A côté de ces enjeux planétaires, les remous de l’affaire Matzneff qui n’en finissent pas d’éclabousser le landerneau médiatique franchouillard paraissent bien ridicules.
Pour dérisoires qu’ils soient, ils sont parfois cause d’amusement, tant ils sont révélateurs de l’éternelle sottise du conformisme sociétal, même lorsqu’il verse dans la transgression. L’heure est à l’exhumation des cadavres exquis d’une époque où le dernier chic intellectuel était justement de déborder les limites de la morale judéo-chrétienne et de l'ordre réactionnaire. En 1977, une pétition parue dans les journaux de la gauche bourgeoise bien pensante Le Monde et Libération, prenait ingénument la défense de trois obscurs quidams coupables «d’attentats à la pudeur sans violence sur mineurs de [moins de] 15 ans».
Certains signataires, tel Bernard Kouchner, clament aujourd’hui leur innocence avec une candeur qui confine soit à la lâcheté soit à la friponnerie, au choix. L’ancien ministre pour sa défense, ose en effet affirmer qu’il n’avait pas lu le texte, et qu’il l’avait ratifié à la demande expresse de son ami Jack Lang. Quelle excuse ! Il fallait oser... D'autres, tels Sollers "ne se souviennent plus bien" tant ils avaient l'habitude de signer des pétitions... Aveu tardif mais réjouissant d'une inconséquence qui fut portée jusqu'aux cimes de la cuistrerie  !
Toujours est-il qu’on peut prendre connaissance avec délectation de ce texte récemment ressorti des archives, écrit paraît-il par Matzneff en personne, et surtout de la liste de ses 67 signataires, rassemblant la fine fleur de ce "peuple de gauche" qui nous a tellement bassinés avec ses leçons de morale politique et de justice sociale. Quelques noms parmi les plus connus, pour mémoire : Kouchner, Bory, Beauvoir, Sartre, Barthes, Lang, Guattari, Deleuze Aragon, Sollers, Glucksmann, Rancière, Chéreau, Chatelet, Hocquenghem...

14 janvier 2020

Expectatives 2

Pendant ce temps, “à l’international” comme disent les journalistes, ça chauffe.
Contre toute attente, le président Trump a frappé l’Iran, et le monde est interloqué.
Bien sûr il y a les anti-américains primaires incurables qui voient l’acte dangereux d’un impulsif, tandis qu’ils accordent aux ayatollahs le sens de la raison, mais dans l’ensemble, il faut bien dire que la surprise domine, et on sent même poindre un léger sentiment admiratif chez certains, devant la maîtrise technique avec laquelle ce raid a été accompli, et la froide détermination qu’il suppose.
Il fallait bien que cela arrive un jour quand même ! Depuis le temps que la clique de théocrates qui règne à Téhéran nargue l’Amérique avec ses anathèmes haineux et ses coups d’épingles enfoncés narquoisement dans son gros postérieur yankee !
Dans ce contexte délicat, Trump a semble-t-il réalisé un coup de maître.
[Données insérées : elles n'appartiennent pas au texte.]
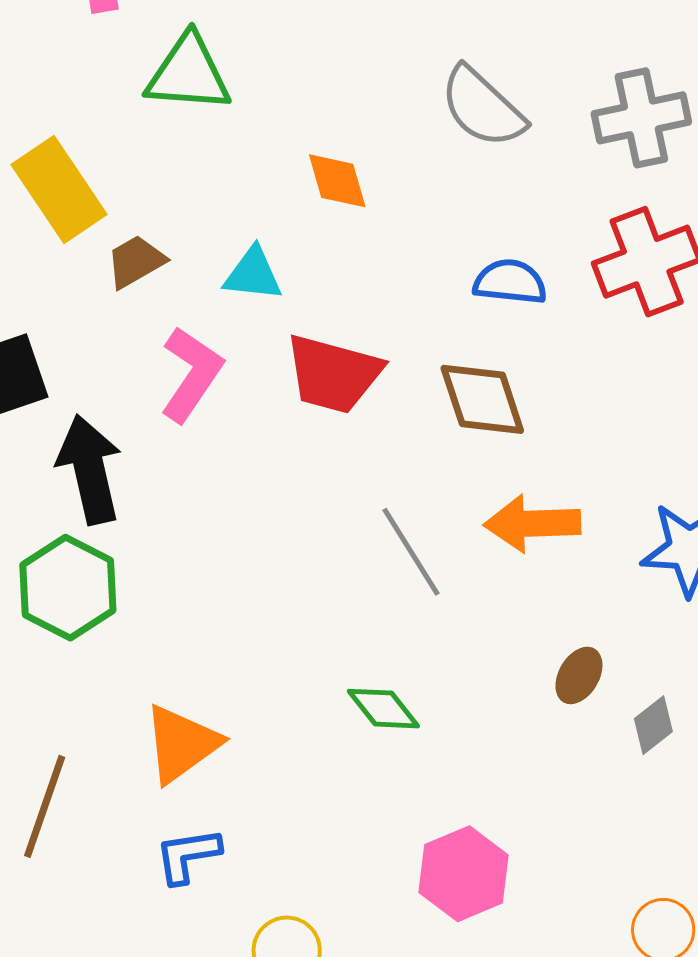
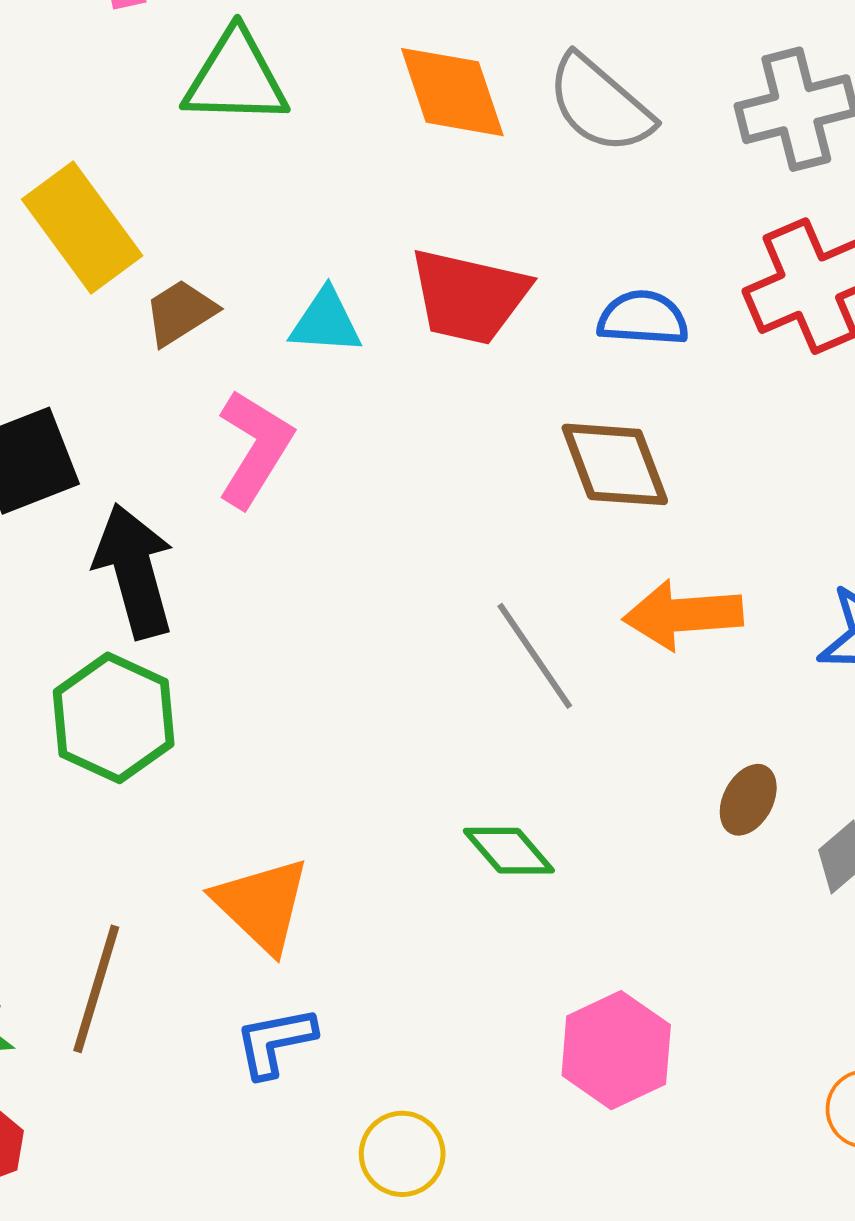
orange diamond: (337, 181) -> (452, 92), moved, size x1.4
red trapezoid: (333, 374) -> (469, 296), moved
orange triangle: (181, 744) -> (262, 905), turned -38

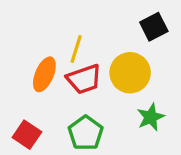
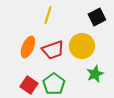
yellow line: (76, 49) -> (48, 15), moved
red square: (27, 135) -> (29, 85), moved

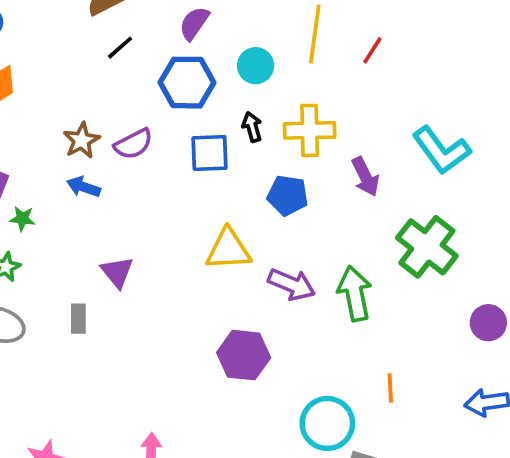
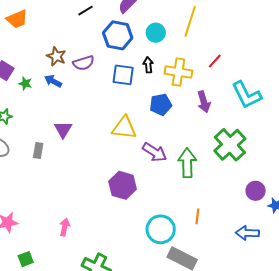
red line: (372, 50) -> (215, 61), moved
brown star: (81, 140) -> (56, 56), turned -30
blue pentagon: (288, 195) -> (161, 105), turned -30
green star: (22, 219) -> (25, 83), moved

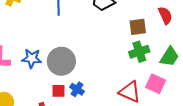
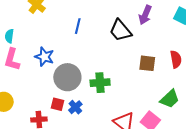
green cross: (139, 52) -> (100, 83), moved
blue star: (32, 58) -> (44, 57), moved

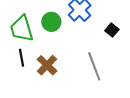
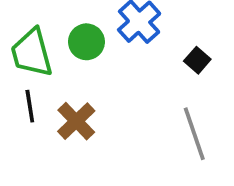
gray line: (94, 66) -> (194, 134), moved

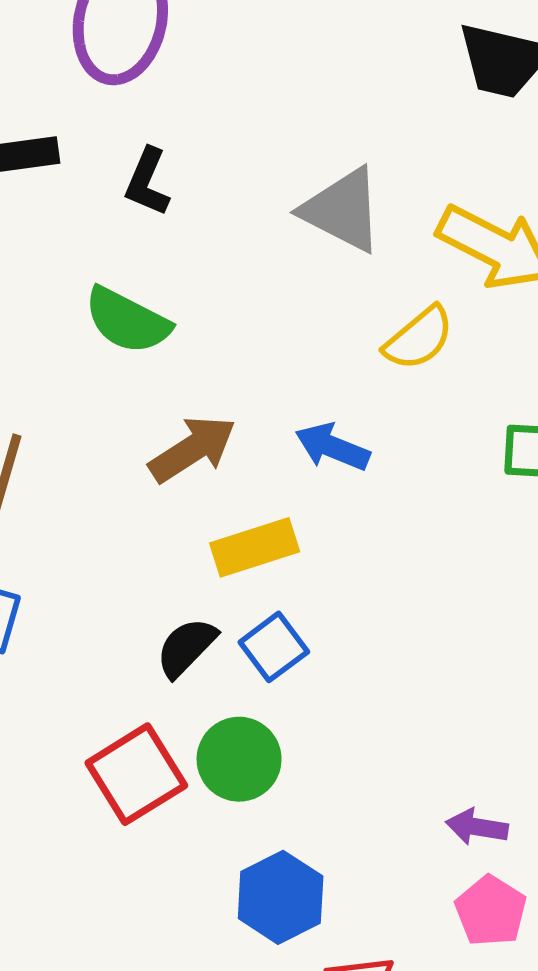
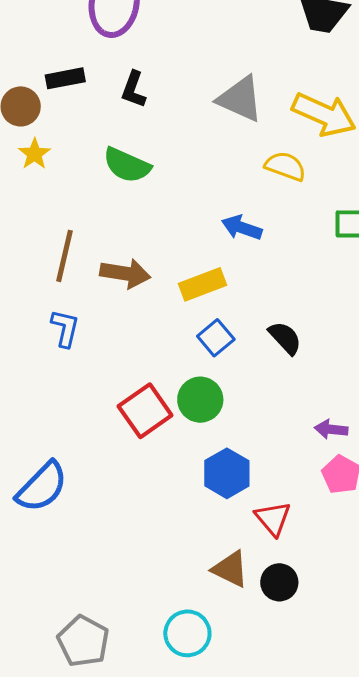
yellow semicircle: (419, 338) -> (285, 166), turned -117
brown arrow: (193, 449) -> (125, 273), moved, turned 45
black semicircle: (186, 647) -> (285, 338), moved, turned 96

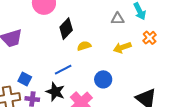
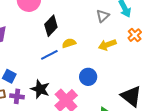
gray triangle: (118, 19) -> (103, 16), turned -40
blue line: (63, 70) -> (49, 55), moved

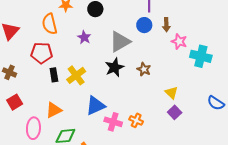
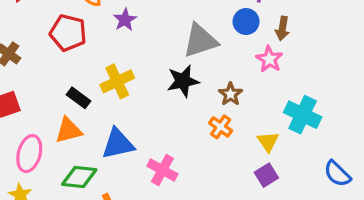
purple star: (84, 37) -> (125, 20), moved
pink star: (179, 41) -> (269, 59), moved
cyan cross: (201, 56) -> (303, 115), moved
black rectangle: (54, 75) -> (79, 98), moved, turned -56
blue triangle: (95, 106) -> (118, 144), moved
orange cross: (136, 120) -> (221, 127), moved

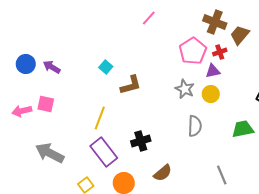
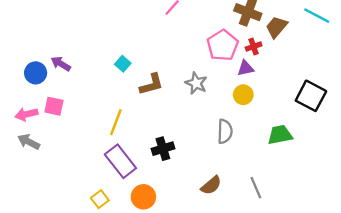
blue circle: (26, 64) -> (36, 73), moved
gray star: (185, 89) -> (196, 83), moved
gray arrow: (50, 153) -> (29, 142), moved, size x0.7
brown semicircle: (163, 173) -> (211, 185), moved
Il a patiemment attendu, rongeant son frein tout en multipliant les avertissements. Puis un jour, alors qu’un Américain venait de perdre la vie dans une nouvelle escarmouche, il a sorti sa massue. Et quelle massue !
Il dézingue le numéro 2 du régime, qui était sans doute un peu trop sûr de lui, alors qu’il effectuait à la manière d’un suzerain, une visite “de courtoisie” chez son voisin irakien, en voie de vassalisation.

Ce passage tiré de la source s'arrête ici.